[Start of section]

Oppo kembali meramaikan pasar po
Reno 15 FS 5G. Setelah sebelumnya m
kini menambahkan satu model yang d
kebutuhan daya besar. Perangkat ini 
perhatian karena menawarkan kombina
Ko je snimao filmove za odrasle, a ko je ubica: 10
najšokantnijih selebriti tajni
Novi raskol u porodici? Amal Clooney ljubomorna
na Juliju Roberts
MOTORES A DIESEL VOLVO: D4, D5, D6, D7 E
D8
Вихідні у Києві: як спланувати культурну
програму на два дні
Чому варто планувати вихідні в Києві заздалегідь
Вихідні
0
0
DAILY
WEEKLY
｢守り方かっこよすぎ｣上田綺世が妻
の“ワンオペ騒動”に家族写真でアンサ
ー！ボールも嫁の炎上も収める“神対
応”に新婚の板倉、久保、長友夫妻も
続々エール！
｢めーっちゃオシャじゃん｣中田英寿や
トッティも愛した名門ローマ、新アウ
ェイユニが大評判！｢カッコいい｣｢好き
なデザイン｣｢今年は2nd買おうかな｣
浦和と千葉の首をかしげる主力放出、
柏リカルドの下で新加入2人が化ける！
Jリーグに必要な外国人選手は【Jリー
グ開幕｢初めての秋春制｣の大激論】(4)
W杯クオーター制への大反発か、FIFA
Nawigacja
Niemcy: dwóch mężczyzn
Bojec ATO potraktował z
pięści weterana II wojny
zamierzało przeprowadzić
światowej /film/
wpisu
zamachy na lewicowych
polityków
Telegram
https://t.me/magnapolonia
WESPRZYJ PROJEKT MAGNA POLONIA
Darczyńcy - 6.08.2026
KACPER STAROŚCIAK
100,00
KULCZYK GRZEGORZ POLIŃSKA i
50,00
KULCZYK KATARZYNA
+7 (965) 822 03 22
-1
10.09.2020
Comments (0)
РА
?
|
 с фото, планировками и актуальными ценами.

[End of section]

From the entries above, work out how many lines include "KULCZYK"; the number is the only answer wanted.

** Response **
2